Stored items from a collection
___

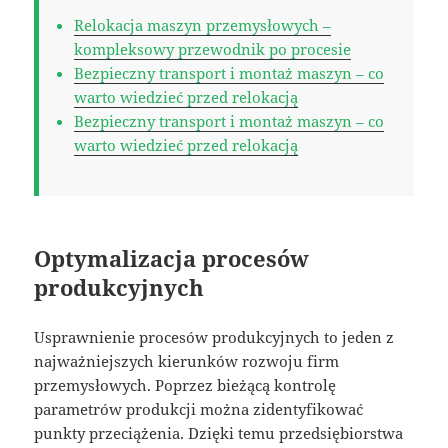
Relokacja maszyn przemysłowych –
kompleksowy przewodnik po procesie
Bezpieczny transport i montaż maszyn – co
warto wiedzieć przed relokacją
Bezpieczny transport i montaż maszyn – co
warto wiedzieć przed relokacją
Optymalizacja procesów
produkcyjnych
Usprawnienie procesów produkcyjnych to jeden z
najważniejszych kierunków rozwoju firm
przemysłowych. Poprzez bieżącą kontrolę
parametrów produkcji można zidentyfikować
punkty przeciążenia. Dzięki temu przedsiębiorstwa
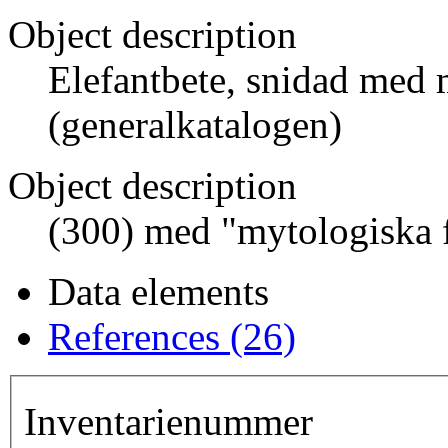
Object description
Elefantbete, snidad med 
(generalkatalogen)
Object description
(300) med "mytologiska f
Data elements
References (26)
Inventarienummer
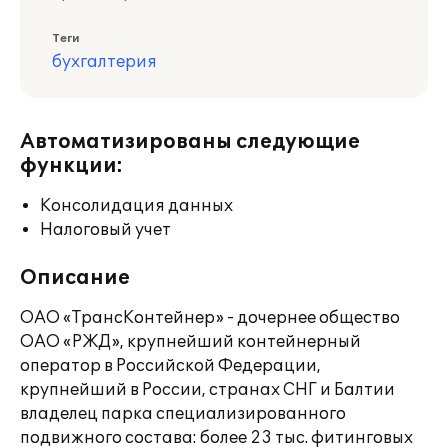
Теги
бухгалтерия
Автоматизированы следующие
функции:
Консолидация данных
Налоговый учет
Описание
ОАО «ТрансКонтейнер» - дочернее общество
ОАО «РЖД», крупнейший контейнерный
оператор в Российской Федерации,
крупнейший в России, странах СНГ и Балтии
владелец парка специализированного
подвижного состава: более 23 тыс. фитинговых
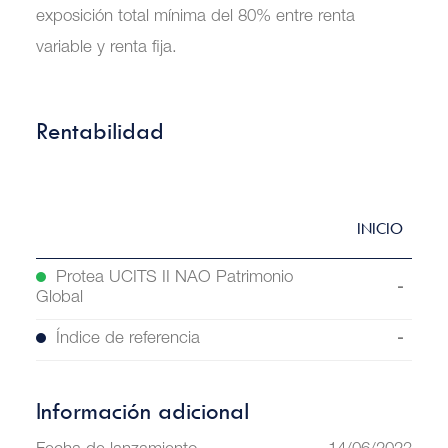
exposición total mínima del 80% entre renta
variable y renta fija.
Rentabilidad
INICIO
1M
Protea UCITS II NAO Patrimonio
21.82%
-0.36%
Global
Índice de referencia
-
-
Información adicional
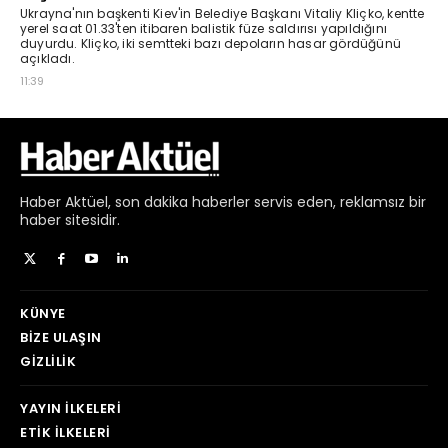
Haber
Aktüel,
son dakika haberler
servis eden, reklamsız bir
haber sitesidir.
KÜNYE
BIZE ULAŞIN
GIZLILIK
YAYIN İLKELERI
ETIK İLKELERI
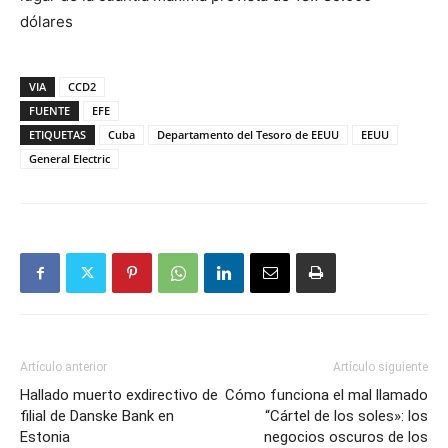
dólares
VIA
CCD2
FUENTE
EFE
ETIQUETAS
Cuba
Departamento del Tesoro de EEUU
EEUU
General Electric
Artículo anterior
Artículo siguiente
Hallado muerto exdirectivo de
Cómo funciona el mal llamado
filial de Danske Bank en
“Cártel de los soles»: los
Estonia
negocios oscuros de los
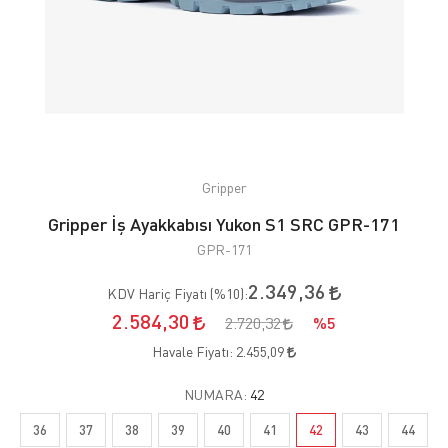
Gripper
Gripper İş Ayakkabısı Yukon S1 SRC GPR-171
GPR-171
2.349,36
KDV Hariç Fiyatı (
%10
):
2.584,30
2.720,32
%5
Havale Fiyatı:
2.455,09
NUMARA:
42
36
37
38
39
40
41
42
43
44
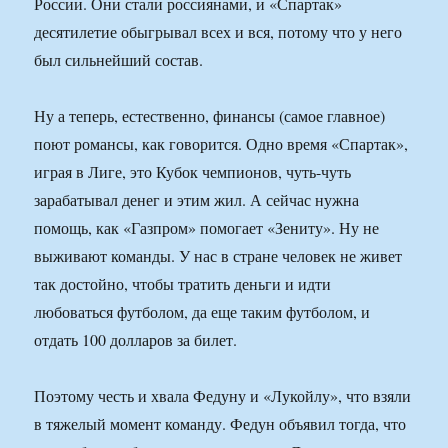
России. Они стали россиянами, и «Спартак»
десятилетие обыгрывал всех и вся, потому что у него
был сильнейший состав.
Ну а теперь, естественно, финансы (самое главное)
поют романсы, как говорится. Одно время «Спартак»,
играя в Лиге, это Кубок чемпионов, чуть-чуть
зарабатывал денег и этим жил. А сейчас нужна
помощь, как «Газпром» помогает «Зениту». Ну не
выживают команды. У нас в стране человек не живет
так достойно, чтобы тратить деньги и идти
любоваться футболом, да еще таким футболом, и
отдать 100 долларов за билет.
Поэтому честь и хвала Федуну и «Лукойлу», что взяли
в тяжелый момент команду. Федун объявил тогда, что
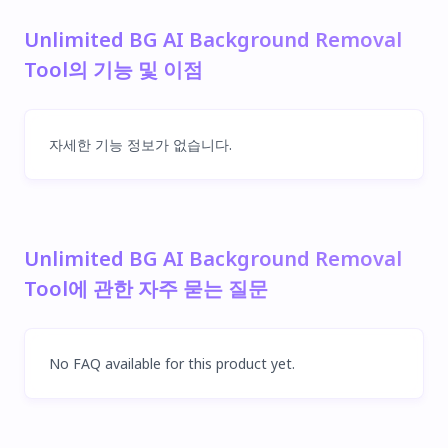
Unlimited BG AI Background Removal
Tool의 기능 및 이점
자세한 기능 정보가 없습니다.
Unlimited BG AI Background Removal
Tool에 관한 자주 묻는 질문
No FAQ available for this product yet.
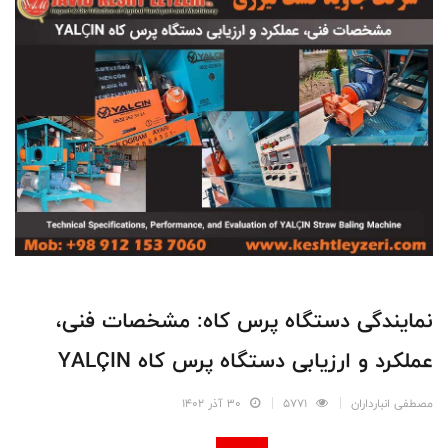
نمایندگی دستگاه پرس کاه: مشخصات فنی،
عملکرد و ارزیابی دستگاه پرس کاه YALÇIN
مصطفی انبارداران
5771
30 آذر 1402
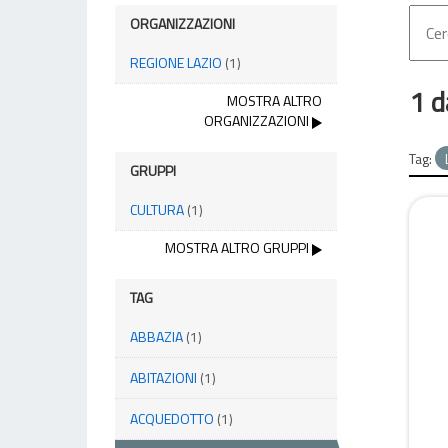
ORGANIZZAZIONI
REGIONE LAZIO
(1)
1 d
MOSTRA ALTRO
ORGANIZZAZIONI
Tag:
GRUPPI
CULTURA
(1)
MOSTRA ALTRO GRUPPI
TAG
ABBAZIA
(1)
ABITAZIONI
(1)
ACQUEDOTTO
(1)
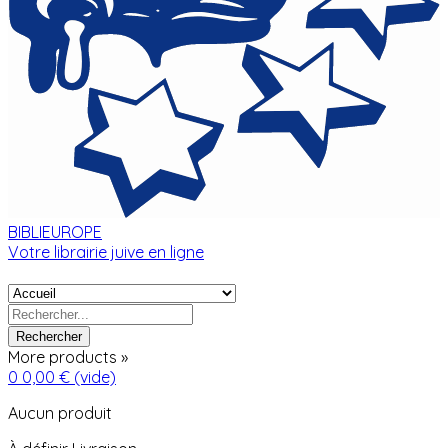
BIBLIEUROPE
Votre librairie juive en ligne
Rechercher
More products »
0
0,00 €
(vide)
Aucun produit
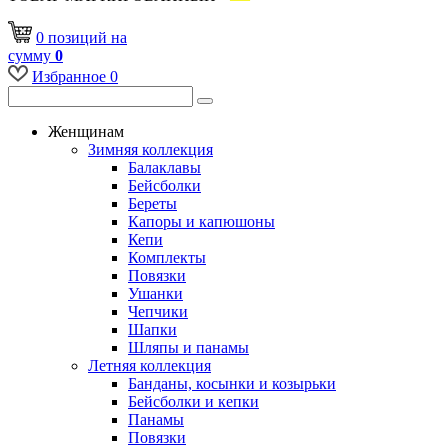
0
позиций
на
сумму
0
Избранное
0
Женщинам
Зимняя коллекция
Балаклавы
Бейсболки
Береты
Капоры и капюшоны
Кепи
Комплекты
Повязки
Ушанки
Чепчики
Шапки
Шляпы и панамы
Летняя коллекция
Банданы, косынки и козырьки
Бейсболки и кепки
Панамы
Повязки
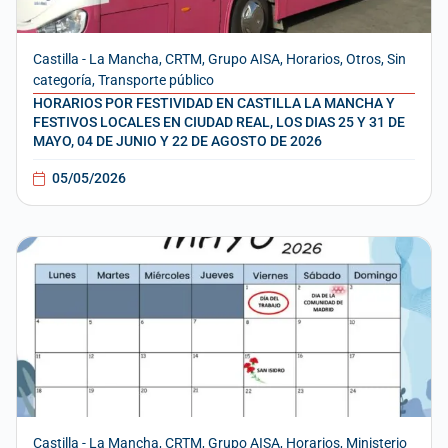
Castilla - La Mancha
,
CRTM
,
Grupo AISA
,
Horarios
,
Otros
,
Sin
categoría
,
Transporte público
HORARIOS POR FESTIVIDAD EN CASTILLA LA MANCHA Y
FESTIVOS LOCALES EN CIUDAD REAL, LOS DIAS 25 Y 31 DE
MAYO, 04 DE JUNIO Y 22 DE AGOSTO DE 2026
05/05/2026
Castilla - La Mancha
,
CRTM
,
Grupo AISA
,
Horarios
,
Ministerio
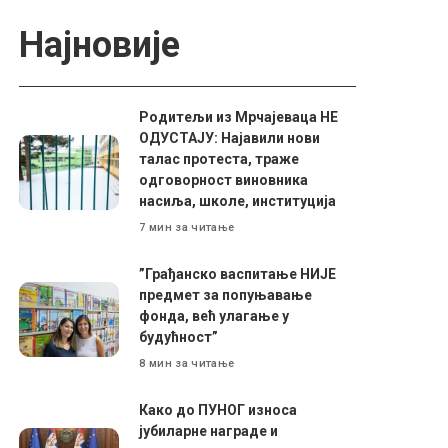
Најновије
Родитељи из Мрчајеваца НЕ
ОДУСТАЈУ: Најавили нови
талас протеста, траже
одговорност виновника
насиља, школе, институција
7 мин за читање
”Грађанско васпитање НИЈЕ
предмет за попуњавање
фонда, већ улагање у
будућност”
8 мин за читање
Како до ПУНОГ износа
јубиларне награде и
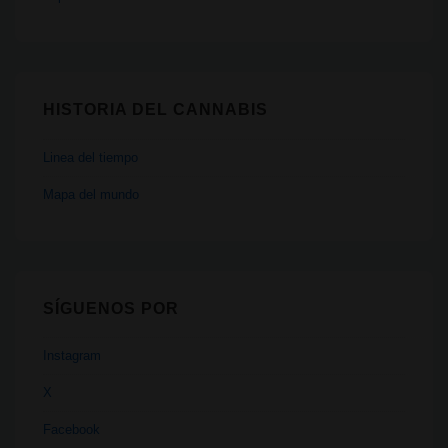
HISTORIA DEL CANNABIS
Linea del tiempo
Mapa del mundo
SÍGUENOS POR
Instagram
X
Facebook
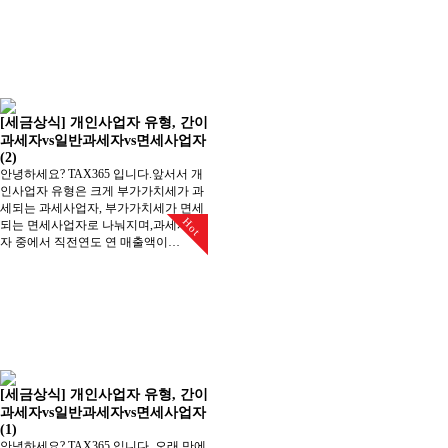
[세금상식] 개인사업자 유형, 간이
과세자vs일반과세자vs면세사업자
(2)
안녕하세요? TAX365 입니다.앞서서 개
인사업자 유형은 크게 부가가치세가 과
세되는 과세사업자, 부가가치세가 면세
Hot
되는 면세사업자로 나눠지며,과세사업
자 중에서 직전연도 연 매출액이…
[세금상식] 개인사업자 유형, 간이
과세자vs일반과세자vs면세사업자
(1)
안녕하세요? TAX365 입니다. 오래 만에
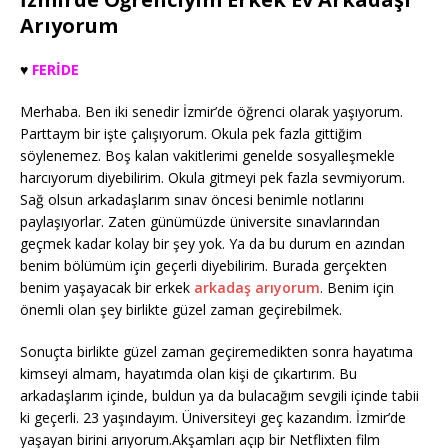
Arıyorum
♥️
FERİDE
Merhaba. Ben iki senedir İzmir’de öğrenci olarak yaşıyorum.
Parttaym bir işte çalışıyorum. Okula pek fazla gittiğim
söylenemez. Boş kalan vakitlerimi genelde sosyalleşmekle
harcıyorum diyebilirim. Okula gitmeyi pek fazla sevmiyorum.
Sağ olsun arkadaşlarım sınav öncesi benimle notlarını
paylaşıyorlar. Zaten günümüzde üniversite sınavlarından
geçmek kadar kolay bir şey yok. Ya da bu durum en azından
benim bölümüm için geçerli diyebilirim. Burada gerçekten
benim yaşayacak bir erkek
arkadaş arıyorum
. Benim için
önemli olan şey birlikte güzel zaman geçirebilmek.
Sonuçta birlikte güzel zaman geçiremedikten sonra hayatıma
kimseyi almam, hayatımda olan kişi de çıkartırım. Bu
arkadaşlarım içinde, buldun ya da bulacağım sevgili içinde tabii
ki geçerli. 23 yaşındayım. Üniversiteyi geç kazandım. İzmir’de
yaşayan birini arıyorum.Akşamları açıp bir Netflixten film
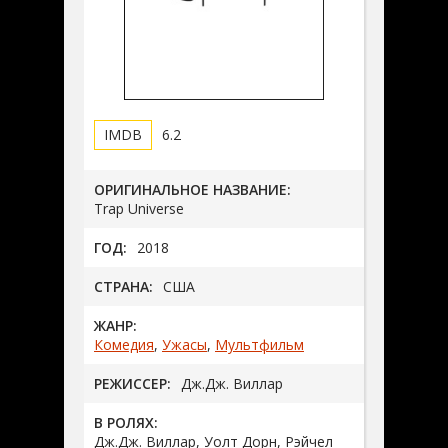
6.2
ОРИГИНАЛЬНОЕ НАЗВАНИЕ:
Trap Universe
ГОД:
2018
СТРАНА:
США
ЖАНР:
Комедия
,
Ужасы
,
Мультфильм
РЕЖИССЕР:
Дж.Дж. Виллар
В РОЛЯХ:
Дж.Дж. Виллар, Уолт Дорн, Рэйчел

___

ASSIGNMENT> All the records above need to be given again word for word. Skip the pictures.

TASK RESULT>
Relokacja maszyn przemysłowych –
kompleksowy przewodnik po procesie
Bezpieczny transport i montaż maszyn – co
warto wiedzieć przed relokacją
Bezpieczny transport i montaż maszyn – co
warto wiedzieć przed relokacją
Optymalizacja procesów
produkcyjnych
Usprawnienie procesów produkcyjnych to jeden z
najważniejszych kierunków rozwoju firm
przemysłowych. Poprzez bieżącą kontrolę
parametrów produkcji można zidentyfikować
punkty przeciążenia. Dzięki temu przedsiębiorstwa
Object description
Elefantbete, snidad med 
(generalkatalogen)
Object description
(300) med "mytologiska f
Data elements
References (26)
Inventarienummer
Теги
бухгалтерия
Автоматизированы следующие
функции:
Консолидация данных
Налоговый учет
Описание
ОАО «ТрансКонтейнер» - дочернее общество
ОАО «РЖД», крупнейший контейнерный
оператор в Российской Федерации,
крупнейший в России, странах СНГ и Балтии
владелец парка специализированного
подвижного состава: более 23 тыс. фитинговых
exposición total mínima del 80% entre renta
variable y renta fija.
Rentabilidad
INICIO
1M
Protea UCITS II NAO Patrimonio
21.82%
-0.36%
Global
Índice de referencia
-
-
Información adicional
Haber
Aktüel,
son dakika haberler
servis eden, reklamsız bir
haber sitesidir.
KÜNYE
BIZE ULAŞIN
GIZLILIK
YAYIN İLKELERI
ETIK İLKELERI
dólares
VIA
CCD2
FUENTE
EFE
ETIQUETAS
Cuba
Departamento del Tesoro de EEUU
EEUU
General Electric
Artículo anterior
Artículo siguiente
Hallado muerto exdirectivo de
Cómo funciona el mal llamado
filial de Danske Bank en
“Cártel de los soles»: los
Estonia
negocios oscuros de los
Gripper
Gripper İş Ayakkabısı Yukon S1 SRC GPR-171
GPR-171
2.349,36
KDV Hariç Fiyatı (
%10
):
2.584,30
2.720,32
%5
Havale Fiyatı:
2.455,09
NUMARA:
42
36
37
38
39
40
41
42
43
44
России. Они стали россиянами, и «Спартак»
десятилетие обыгрывал всех и вся, потому что у него
был сильнейший состав.
Ну а теперь, естественно, финансы (самое главное)
поют романсы, как говорится. Одно время «Спартак»,
играя в Лиге, это Кубок чемпионов, чуть-чуть
зарабатывал денег и этим жил. А сейчас нужна
помощь, как «Газпром» помогает «Зениту». Ну не
выживают команды. У нас в стране человек не живет
так достойно, чтобы тратить деньги и идти
любоваться футболом, да еще таким футболом, и
отдать 100 долларов за билет.
Поэтому честь и хвала Федуну и «Лукойлу», что взяли
в тяжелый момент команду. Федун объявил тогда, что
Unlimited BG AI Background Removal
Tool의 기능 및 이점
자세한 기능 정보가 없습니다.
Unlimited BG AI Background Removal
Tool에 관한 자주 묻는 질문
No FAQ available for this product yet.
نمایندگی دستگاه پرس کاه: مشخصات فنی،
عملکرد و ارزیابی دستگاه پرس کاه YALÇIN
مصطفی انبارداران
5771
30 آذر 1402
ORGANIZZAZIONI
REGIONE LAZIO
(1)
1 d
MOSTRA ALTRO
ORGANIZZAZIONI
Tag:
GRUPPI
CULTURA
(1)
MOSTRA ALTRO GRUPPI
TAG
ABBAZIA
(1)
ABITAZIONI
(1)
ACQUEDOTTO
(1)
BIBLIEUROPE
Votre librairie juive en ligne
Rechercher
More products »
0
0,00 €
(vide)
Aucun produit
0
позиций
на
сумму
0
Избранное
0
Женщинам
Зимняя коллекция
Балаклавы
Бейсболки
Береты
Капоры и капюшоны
Кепи
Комплекты
Повязки
Ушанки
Чепчики
Шапки
Шляпы и панамы
Летняя коллекция
Банданы, косынки и козырьки
Бейсболки и кепки
Панамы
Повязки
Castilla - La Mancha
,
CRTM
,
Grupo AISA
,
Horarios
,
Otros
,
Sin
categoría
,
Transporte público
HORARIOS POR FESTIVIDAD EN CASTILLA LA MANCHA Y
FESTIVOS LOCALES EN CIUDAD REAL, LOS DIAS 25 Y 31 DE
MAYO, 04 DE JUNIO Y 22 DE AGOSTO DE 2026
05/05/2026
Castilla - La Mancha
,
CRTM
,
Grupo AISA
,
Horarios
,
Ministerio
Најновије
Родитељи из Мрчајеваца НЕ
ОДУСТАЈУ: Најавили нови
талас протеста, траже
одговорност виновника
насиља, школе, институција
7 мин за читање
”Грађанско васпитање НИЈЕ
предмет за попуњавање
фонда, већ улагање у
будућност”
8 мин за читање
Како до ПУНОГ износа
јубиларне награде и
HISTORIA DEL CANNABIS
Linea del tiempo
Mapa del mundo
SÍGUENOS POR
Instagram
X
Facebook
[세금상식] 개인사업자 유형, 간이
과세자vs일반과세자vs면세사업자
(2)
안녕하세요? TAX365 입니다.앞서서 개
인사업자 유형은 크게 부가가치세가 과
세되는 과세사업자, 부가가치세가 면세
Hot
되는 면세사업자로 나눠지며,과세사업
자 중에서 직전연도 연 매출액이…
[세금상식] 개인사업자 유형, 간이
과세자vs일반과세자vs면세사업자
(1)
안녕하세요? TAX365 입니다. 오래 만에
Arıyorum
♥️
FERİDE
Merhaba. Ben iki senedir İzmir’de öğrenci olarak yaşıyorum.
Parttaym bir işte çalışıyorum. Okula pek fazla gittiğim
söylenemez. Boş kalan vakitlerimi genelde sosyalleşmekle
harcıyorum diyebilirim. Okula gitmeyi pek fazla sevmiyorum.
Sağ olsun arkadaşlarım sınav öncesi benimle notlarını
paylaşıyorlar. Zaten günümüzde üniversite sınavlarından
geçmek kadar kolay bir şey yok. Ya da bu durum en azından
benim bölümüm için geçerli diyebilirim. Burada gerçekten
benim yaşayacak bir erkek
arkadaş arıyorum
. Benim için
önemli olan şey birlikte güzel zaman geçirebilmek.
Sonuçta birlikte güzel zaman geçiremedikten sonra hayatıma
kimseyi almam, hayatımda olan kişi de çıkartırım. Bu
arkadaşlarım içinde, buldun ya da bulacağım sevgili içinde tabii
ki geçerli. 23 yaşındayım. Üniversiteyi geç kazandım. İzmir’de
yaşayan birini arıyorum.Akşamları açıp bir Netflixten film
6.2
ОРИГИНАЛЬНОЕ НАЗВАНИЕ:
Trap Universe
ГОД:
2018
СТРАНА:
США
ЖАНР:
Комедия
,
Ужасы
,
Мультфильм
РЕЖИССЕР:
Дж.Дж. Виллар
В РОЛЯХ:
Дж.Дж. Виллар, Уолт Дорн, Рэйчел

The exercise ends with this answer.